Battling quantum decoherence, one flat band at a time

Researchers establish a novel way to strengthen electron correlations by controlling flat band electronic structures in Transition Metal Dichalcogenide.

By Lubaba Hoque, Transformative Quantum Technologies

Quantum decoherence is often a challenge that quantum scientists seek to mitigate. When an object loses its quantum properties and starts behaving like a classical object (i.e. ordinary objects whose behaviour is governed by the laws of physics that one generally thinks of), that is known as decoherence.
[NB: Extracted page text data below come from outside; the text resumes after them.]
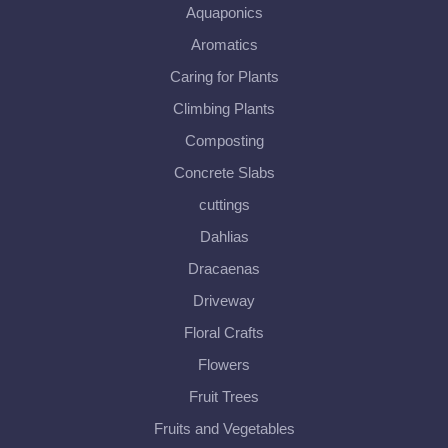
Aquaponics
Aromatics
Caring for Plants
Climbing Plants
Composting
Concrete Slabs
cuttings
Dahlias
Dracaenas
Driveway
Floral Crafts
Flowers
Fruit Trees
Fruits and Vegetables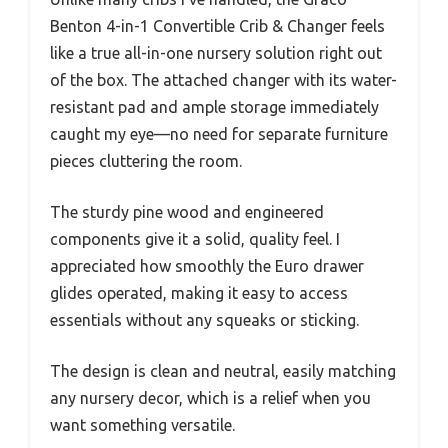
Benton 4-in-1 Convertible Crib & Changer feels
like a true all-in-one nursery solution right out
of the box. The attached changer with its water-
resistant pad and ample storage immediately
caught my eye—no need for separate furniture
pieces cluttering the room.
The sturdy pine wood and engineered
components give it a solid, quality feel. I
appreciated how smoothly the Euro drawer
glides operated, making it easy to access
essentials without any squeaks or sticking.
The design is clean and neutral, easily matching
any nursery decor, which is a relief when you
want something versatile.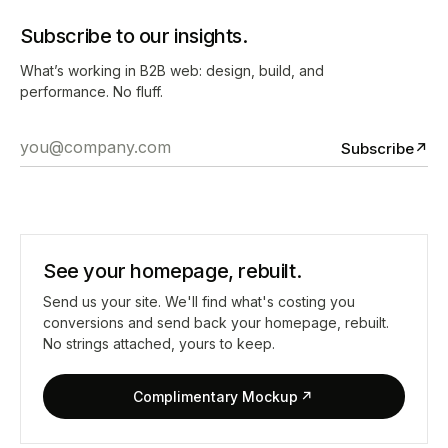
Subscribe to our insights.
What’s working in B2B web: design, build, and
performance. No fluff.
Subscribe
↗
See your homepage, rebuilt.
Send us your site. We'll find what's costing you
conversions and send back your homepage, rebuilt.
No strings attached, yours to keep.
Complimentary Mockup
↗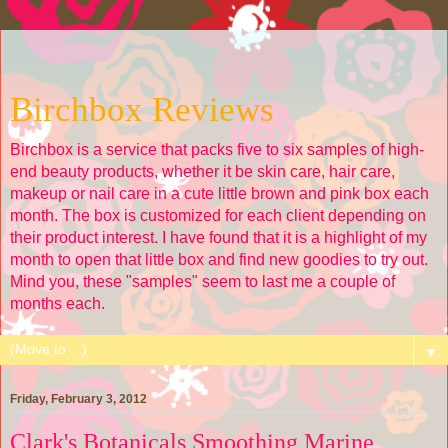
Birchbox Reviews
Birchbox is a service that packs five to six samples of high-
end beauty products, whether it be skin care, hair care,
makeup or nail care in a cute little brown and pink box each
month. The box is customized for each client depending on
their product interest. I have found that it is a highlight of my
month to open that little box and find new goodies to try out.
Mind you, these "samples" seem to last me a couple of
months each.
▼
Friday, February 3, 2012
Clark's Botanicals Smoothing Marine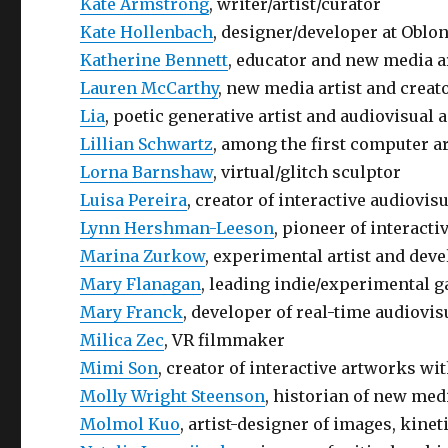
Kate Armstrong
, writer/artist/curator
Kate Hollenbach
, designer/developer at Oblo
Katherine Bennett
, educator and new media a
Lauren McCarthy
, new media artist and creato
Lia
, poetic generative artist and audiovisual
Lillian Schwartz
, among the first computer ar
Lorna Barnshaw
, virtual/glitch sculptor
Luisa Pereira
, creator of interactive audiov
Lynn Hershman-Leeson
, pioneer of interacti
Marina Zurkow
, experimental artist and deve
Mary Flanagan
, leading indie/experimental 
Mary Franck
, developer of real-time audiov
Milica Zec
, VR filmmaker
Mimi Son
, creator of interactive artworks wi
Molly Wright Steenson
, historian of new med
Molmol Kuo
, artist-designer of images, kinet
Specifically, for superconducting quantum devices and circuits, there exists an energy gap protecting the coherence of the objects against thermal energy. The larger the gap, the more protected the quantum object is against decoherence. When quantum materials, such as Twister Bilayer Graphene (TBG), have a better superconducting gap, it directly entitles stronger magnetism and superconductivity due to enhanced electron correlations. TBG can generate superconductivity due to flat bands.
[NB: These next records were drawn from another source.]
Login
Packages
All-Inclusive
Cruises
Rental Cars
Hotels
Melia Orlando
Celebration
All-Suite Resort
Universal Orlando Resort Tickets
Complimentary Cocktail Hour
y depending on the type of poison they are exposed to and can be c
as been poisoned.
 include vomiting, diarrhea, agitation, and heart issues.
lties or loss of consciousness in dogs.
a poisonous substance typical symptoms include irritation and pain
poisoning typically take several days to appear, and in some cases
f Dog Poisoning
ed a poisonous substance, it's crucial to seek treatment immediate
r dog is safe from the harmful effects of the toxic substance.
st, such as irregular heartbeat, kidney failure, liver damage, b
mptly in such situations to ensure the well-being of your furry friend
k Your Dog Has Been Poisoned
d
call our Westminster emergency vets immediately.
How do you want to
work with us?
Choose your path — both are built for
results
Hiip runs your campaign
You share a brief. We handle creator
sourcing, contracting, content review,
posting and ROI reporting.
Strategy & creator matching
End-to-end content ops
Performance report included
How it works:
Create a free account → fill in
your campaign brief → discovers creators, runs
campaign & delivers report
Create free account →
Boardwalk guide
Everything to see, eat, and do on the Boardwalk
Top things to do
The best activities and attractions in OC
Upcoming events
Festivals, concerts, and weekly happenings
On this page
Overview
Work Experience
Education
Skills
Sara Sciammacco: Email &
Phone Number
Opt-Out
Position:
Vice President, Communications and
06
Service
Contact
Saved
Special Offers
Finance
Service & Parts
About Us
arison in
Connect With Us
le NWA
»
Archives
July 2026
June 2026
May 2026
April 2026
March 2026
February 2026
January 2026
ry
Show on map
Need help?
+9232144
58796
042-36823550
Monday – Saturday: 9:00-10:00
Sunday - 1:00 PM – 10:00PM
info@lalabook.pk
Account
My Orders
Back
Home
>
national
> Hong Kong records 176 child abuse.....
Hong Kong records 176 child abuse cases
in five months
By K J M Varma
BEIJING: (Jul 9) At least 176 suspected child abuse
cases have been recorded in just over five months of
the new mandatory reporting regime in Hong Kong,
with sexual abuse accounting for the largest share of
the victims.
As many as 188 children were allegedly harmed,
Dr. Guo-Xing Miao, Institute for Quantum Computing (IQC) faculty and professor, Department of Electrical and Computer Engineering, and colleagues at the University of British Columbia (UBC) have reported a novel material platform where flat bands universally emerge in a wide range of Transition Metal Dichalcogenide (TMD) compounds.

This outcome is achieved through intercalation, which refers to the reversible insertion of ions into the host lattice. The researchers showed that not only can the flat bands be generated in the TMD compounds, but the position of the flat bands can also be adjusted on the energy scale.